The other two sibling comments expressed some doubt, but I can tell you with absolute certainty that in the standard model, and to the best of our knowledge in reality, the big bang did not have a center.


This makes no sense to me. Are we saying the universe existed before the big bang? The big bang went boom and everything started expanding from it. How is it not the center?


It's a 4D spacetime, not a 3D space.

Start with a tiny sphere. Expand it. The sphere gets bigger, but no point on the 2D-like surface is the centre.

It's like that, but the surface is a 4D spacetime.

You can't use your imagination to visualise this. But you can use math to describe it.

Whether there's some kind of ultradimensional hypercentre is a different question. Even if there was, it wouldn't be accessible from this universe.

And don't forget we don't have a clue what spacetime is. Relativity has some nice descriptions of what it does, but there's no fundamental explanation of how the universe generates the phenomena we call position, time, and distance.


That is the best explanation I've ever heard about that "where is the center question". Thank you.

Perhaps some day I'll be able to wrap my head around your closing caveat. I suspect any question I ask on that would be another "where is the center" type question.


We observe that the matter density in the universe is decreasing with time. As far as we know, this looks the same from every point in the universe: galaxies move away from each other. The speed at which they move away from each other doesn’t depend on where in the universe you are. (It only depends on the time, as the speed is slowly increasing.) There is no center from which they move away from. Or alternatively, every point in the universe is such a center. It’s like when zooming into a grid. It doesn’t matter at which point of the grid you zoom in, the grid expands in the same way regardless. The grid has no center, and also no boundary.

Due to the laws of general relativity, extrapolating that observation into the past, the implication is that the matter in the universe was ever denser the further you go into past. Furthermore, there is a point in time where it becomes infinitely dense. This is what we call the Big Bang. Because our equations break down at that point, we don’t know what happened at that point in time, or before, or whether there was a before. However, observational evidence like the cosmic microwave background strongly support the theory: https://en.wikipedia.org/wiki/Big_Bang#Observational_evidenc...

Note that “infinitely dense” does not imply that the universe shrinks to a single point at that time. Rather, it was infinitely dense at every point. (Again, this is like zooming out from an infinite grid infinitely far. The grid always remains infinitely large.) This means that the Big Bang happened everywhere at once. It’s a point in time, not a location.


The Big Bang is not a physical explosion and the universe is not a balloon. All space was condensed together, but space is (to our current ability to measure it) topologically flat and infinite. It was still infinitely big in every dimension, it was just unfathomably dense.

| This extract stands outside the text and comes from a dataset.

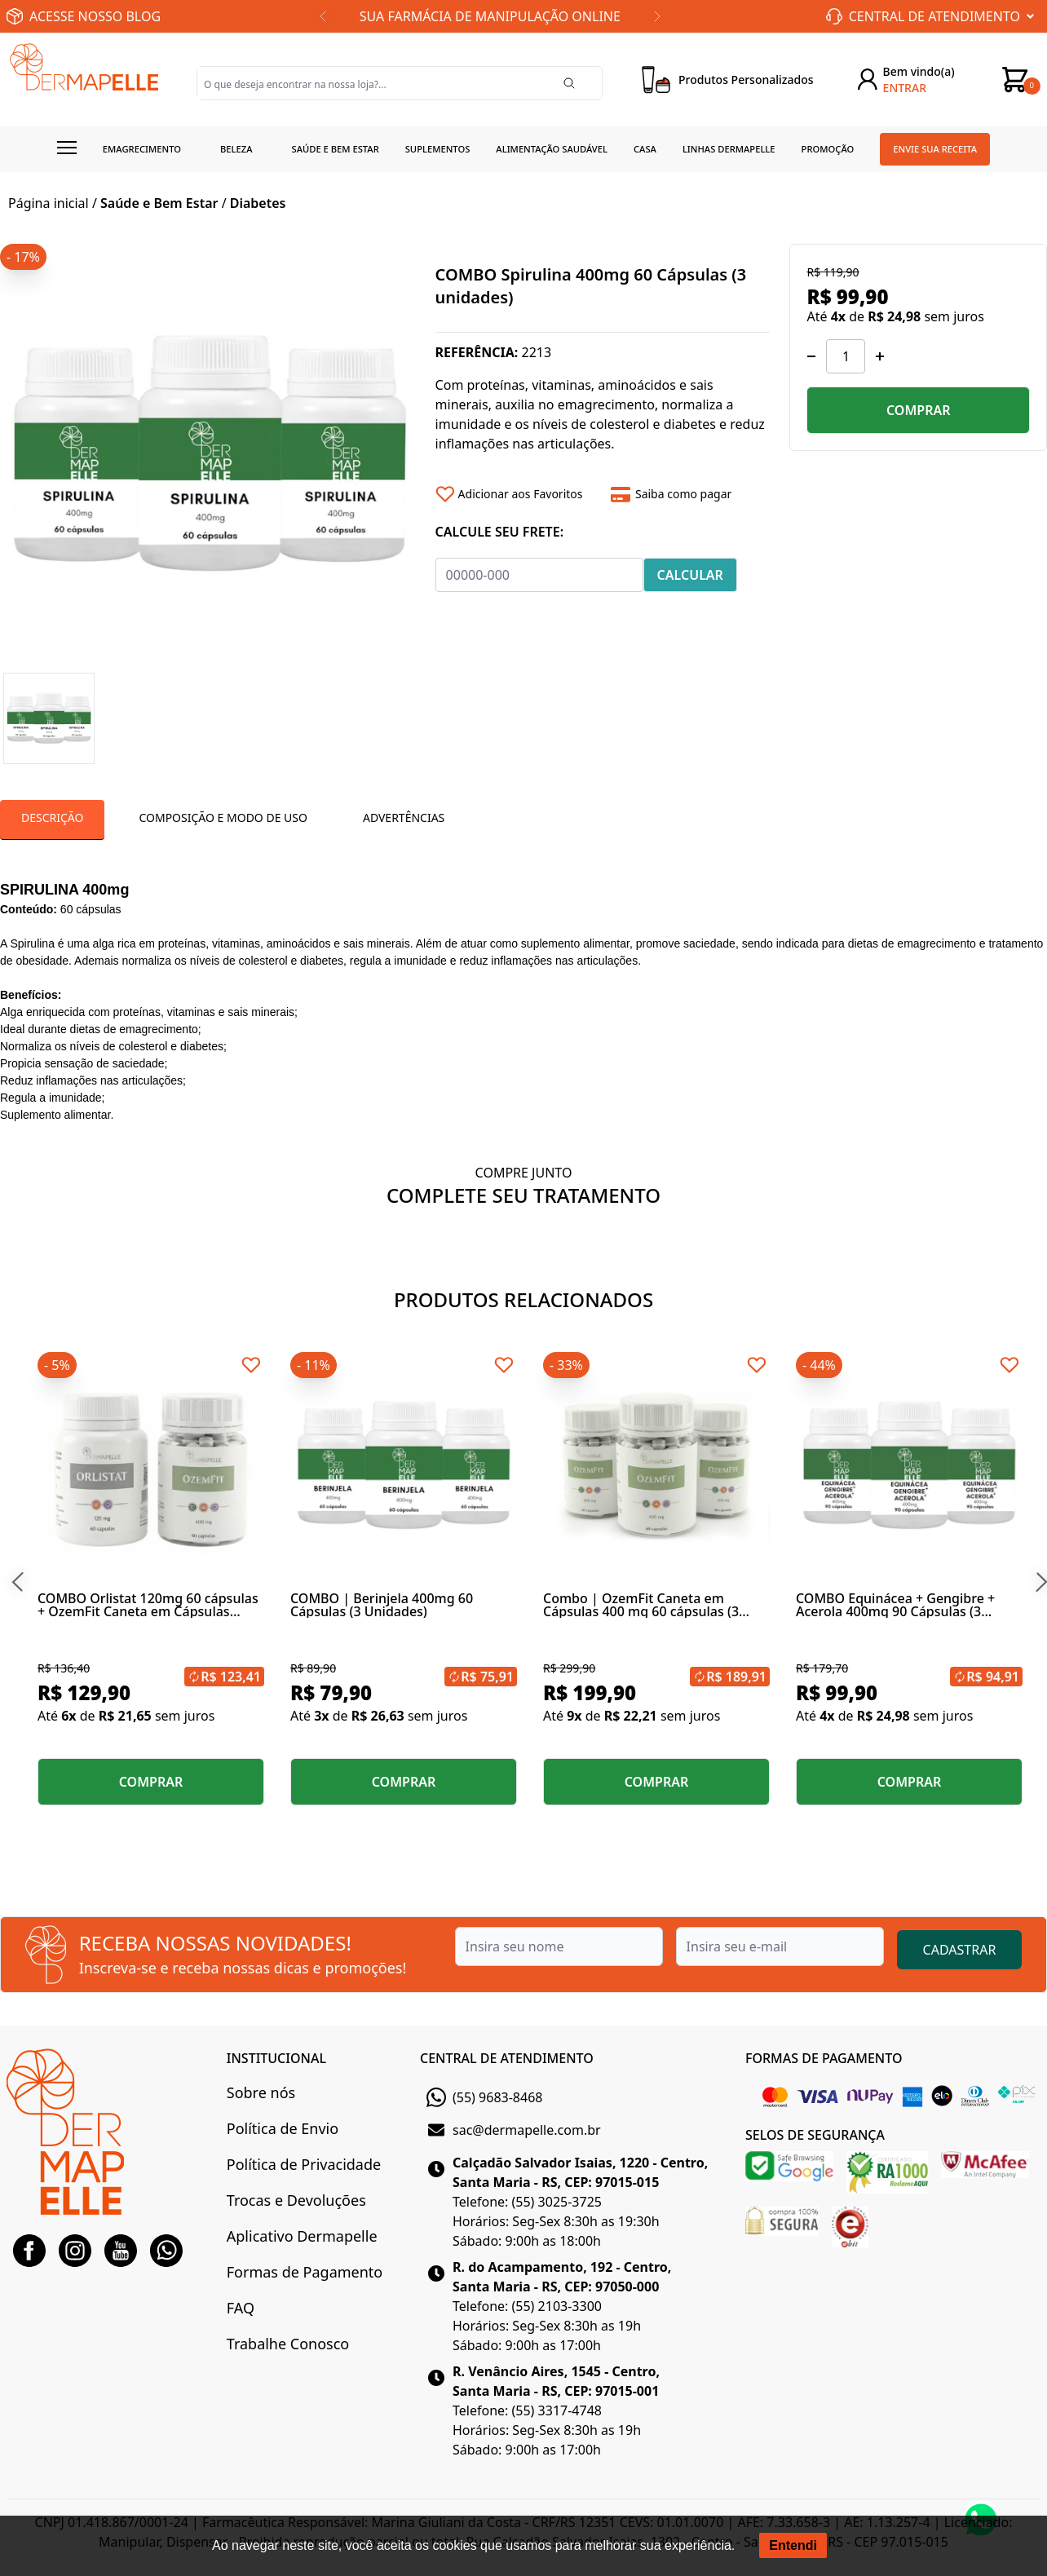  I want to click on Saúde e Bem estar, so click(335, 149).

The expansion that's occurring is that the space between things is growing. But it's every space between everything all at once, everywhere.

There is no physical equivalent.


No, we are not saying that. We are saying that the entirety of space - and not just its contents - have been compressed into a point (ignoring quantum gravity for now). Any two points in space have been arbitrarily close if you play the movie backwards sufficiently close to the first moment.


I thought the big bang had no center because there is no edge. Rather expansion was of space itself that happened everywhere.


No, it’s not space itself. Relative to what would it expand? It’s galaxies moving away from one another, which necessarily increases the space between them.

See also: https://en.wikipedia.org/wiki/Expansion_of_the_universe#Expa...


I don't think the big bang or the universe ever had a center.